Un ami médecin me conta ceci :
« J’ai connu une femme, morte aujourd’hui
À qui arriva la plus singulière chose du monde.
C’était une comtesse russe,
Grande et blonde ;
(Vous savez comme sont belles les Russes)
Depuis plusieurs années
Son médecin la voyait menacée.
Après avoir informé son mari,
Il lui ordonna de quitter la Russie
Pour aller en France, à Menton,
Soigner sa phtisie.
Elle prit le train, seule dans son wagon,
Ses gens de service occupant
Un autre compartiment.
Elle se sentait abandonnée dans la vie
Sans son mari,
Sans enfants, presque sans parents.
À chaque station, son serviteur Ivan
Venait s’assurer
Que rien ne manquait
À sa maitresse.
C’était un domestique dévoué aveuglement.

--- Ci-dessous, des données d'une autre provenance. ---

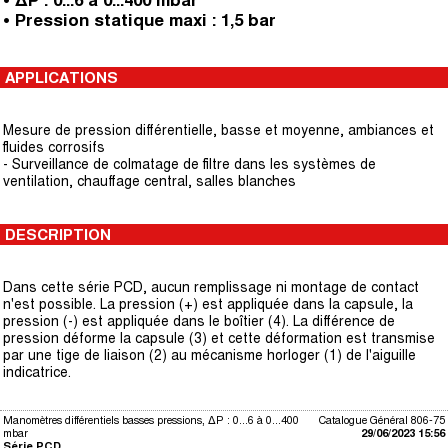
• ΔP : 0...6 à 0...400 mbar
• Pression statique maxi : 1,5 bar
APPLICATIONS
Mesure de pression différentielle, basse et moyenne, ambiances et
fluides corrosifs
- Surveillance de colmatage de filtre dans les systèmes de
ventilation, chauffage central, salles blanches
DESCRIPTION
Dans cette série PCD, aucun remplissage ni montage de contact
n'est possible. La pression (+) est appliquée dans la capsule, la
pression (-) est appliquée dans le boîtier (4). La différence de
pression déforme la capsule (3) et cette déformation est transmise
par une tige de liaison (2) au mécanisme horloger (1) de l'aiguille
indicatrice.
Manomètres différentiels basses pressions, ΔP : 0...6 à 0...400
Catalogue Général 806-75
mbar
29/06/2023 15:56
Série PCD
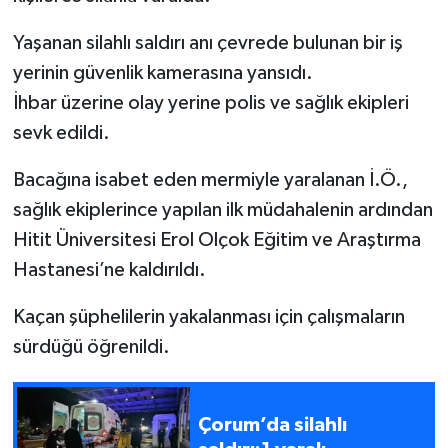
Yaşanan silahlı saldırı anı çevrede bulunan bir iş
yerinin güvenlik kamerasına yansıdı.
İhbar üzerine olay yerine polis ve sağlık ekipleri
sevk edildi.
Bacağına isabet eden mermiyle yaralanan İ.Ö.,
sağlık ekiplerince yapılan ilk müdahalenin ardından
Hitit Üniversitesi Erol Olçok Eğitim ve Araştırma
Hastanesi’ne kaldırıldı.
Kaçan şüphelilerin yakalanması için çalışmaların
sürdüğü öğrenildi.
Çorum’da silahlı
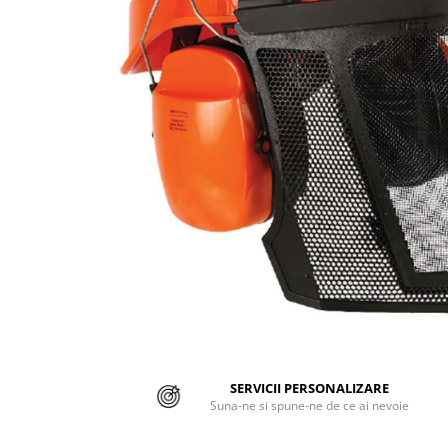
Jachete/Bluze Salopeta
Pantaloni cu pieptar
Pantaloni de lucru
Pantaloni scurti
Pelerine de ploaie
Protectie termica
Reflectorizante
Softshell
Sorturi de protectie
Tricouri
SERVICII PERSONALIZARE
Veste
Suna-ne si spune-ne de ce ai nevoie
Lucru la Inaltime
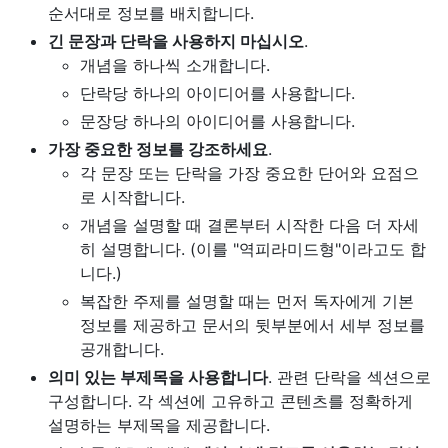
순서대로 정보를 배치합니다.
긴 문장과 단락을 사용하지 마십시오
.
개념을 하나씩 소개합니다.
단락당 하나의 아이디어를 사용합니다.
문장당 하나의 아이디어를 사용합니다.
가장 중요한 정보를 강조하세요
.
각 문장 또는 단락을 가장 중요한 단어와 요점으
로 시작합니다.
개념을 설명할 때 결론부터 시작한 다음 더 자세
히 설명합니다. (이를 "역피라미드형"이라고도 합
니다.)
복잡한 주제를 설명할 때는 먼저 독자에게 기본
정보를 제공하고 문서의 뒷부분에서 세부 정보를
공개합니다.
의미 있는 부제목을 사용합니다
. 관련 단락을 섹션으로
구성합니다. 각 섹션에 고유하고 콘텐츠를 정확하게
설명하는 부제목을 제공합니다.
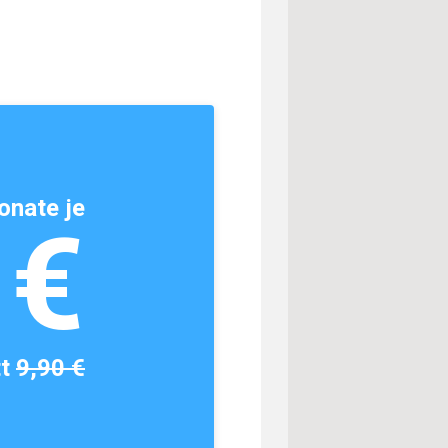
onate je
1€
tt
9,90 €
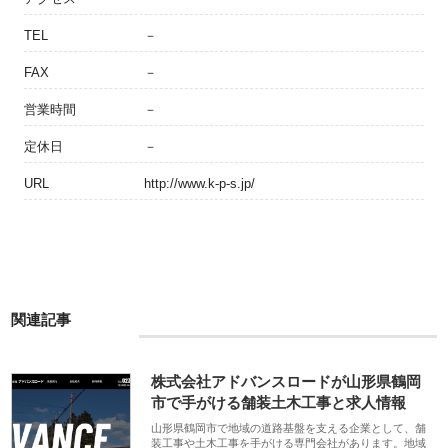
TEL
－
FAX
－
営業時間
－
定休日
－
URL
http://www.k-p-s.jp/
関連記事
株式会社アドバンスロードが山形県鶴岡
市で手がける舗装土木工事と求人情報
山形県鶴岡市で地域の道路基盤を支える企業として、舗
装工事や土木工事を手がける専門会社があります。地域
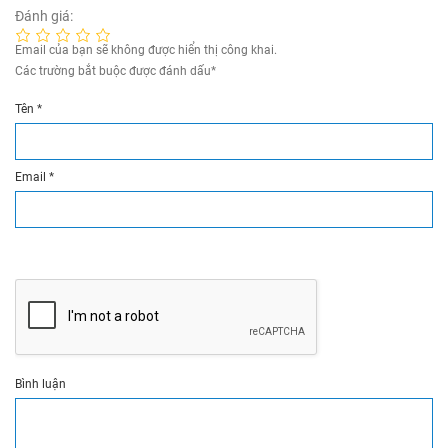
Đánh giá:
Email của bạn sẽ không được hiển thị công khai.
Các trường bắt buộc được đánh dấu
*
Tên
*
Email
*
Bình luận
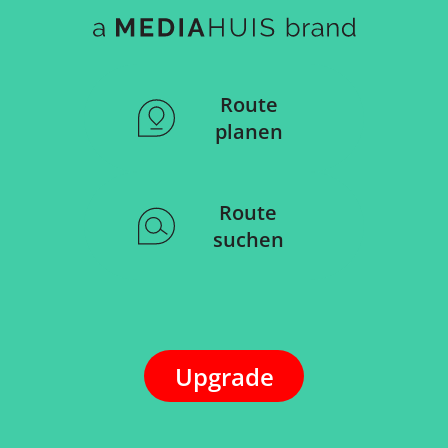
Route
planen
Route
suchen
Upgrade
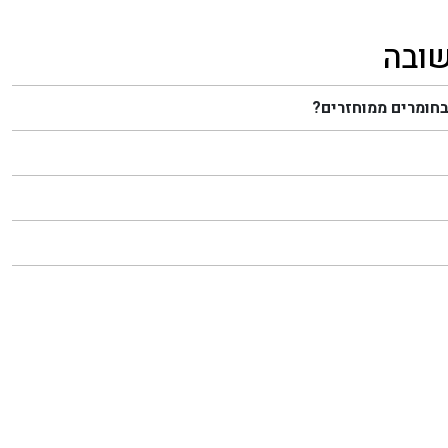
שובה
בחומרים ממוחזרים?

Alors que le convoi roulait à toute vitesse,
Elle voulut compter l’argent
Que son mari lui avait remis en partant.
Tout à coup un homme en blazer
Parut à sa portière.
Il était blessé au poignet
Et geignait.
La comtesse se sentit défaillir de peur.
Cet homme l’avait sûrement vue compter
Sa fortune, tout à l’heure.
Il était venu pour la voler.
Or il lui dit calmement :
-Madame n’ayez pas peur !
Je ne suis pas un malfaiteur.
La comtesse fit alors un brusque mouvement
Et malencontreusement
Les pièces d’or se répandirent parterre.
L’homme se baissa pour les ramasser.
Elle, effarée, courut à la portière
Pour demander un secours empressé.
-Madame, permettez,
Votre argent je vais le ramasser
Et vous le restituer.
Je n’ai jamais volé
Ni rien fait de contraire à l’honneur
Mais comme dans une heure
Nous arriverons à la frontière,
(Il ramassa les pièces jusqu’à la dernière)
Aidez-moi à la passer
Sinon je suis perdu.
Elle le regarda
C’était un homme fort beau
Et bien vêtu.
La comtesse considérait son compagnon
Quand le train soudain s’arrêta.
Ivan parut afin de prendre les instructions
-J’ai changé d’avis.
Tu ne viendras pas avec moi.
Retourne en Russie ;
Je n’ai plus besoin de toi.
Voici de l’argent pour t’en retourner.
Donne-moi ton passeport,
Ton manteau, et encore
Ton bonnet et ton cache-nez.
Ivan s’éloigna. Le train repartit.
Alors la comtesse dit :
Mettez ceci, monsieur,
Vous êtes maintenant
Mon serviteur Ivan.
Je ne mets qu’une condition à ce que je fais :
C’est que vous ne me parlerez jamais.
Peu après, au passage des douaniers,
La comtesse tendit ses papiers.
À l’arrivée à Menton,
L’homme dit à la comtesse :
-Je vous fais la promesse
D’être toujours à votre disposition.
Puis il disparut.
Durant une seconde le docteur se tut
Et reprit :
-Un jour, à mon cabinet, un patient me dit :
« Comment va la comtesse Marie ? »
-Perdue, elle ne retournera pas en Russie.
Je prévins la comtesse de cette visite.
Elle m’avoua de façon implicite :
-Cet homme me suit depuis longtemps.
Je le croise chaque fois que je sors.
Il ne m’a jamais parlé
Je parie qu’il m’attend.
Tenez, regardez dehors.
En effet, l’homme s’éloignait.
Et heureuse, elle souriait.
Peu après elle mourrait.
L’inconnu vint déposer
Sur sa main un interminable baiser.
Renaud MAI
On a besoin, pour vivre, de peu de vie. Il en faut beaucoup pour aimer.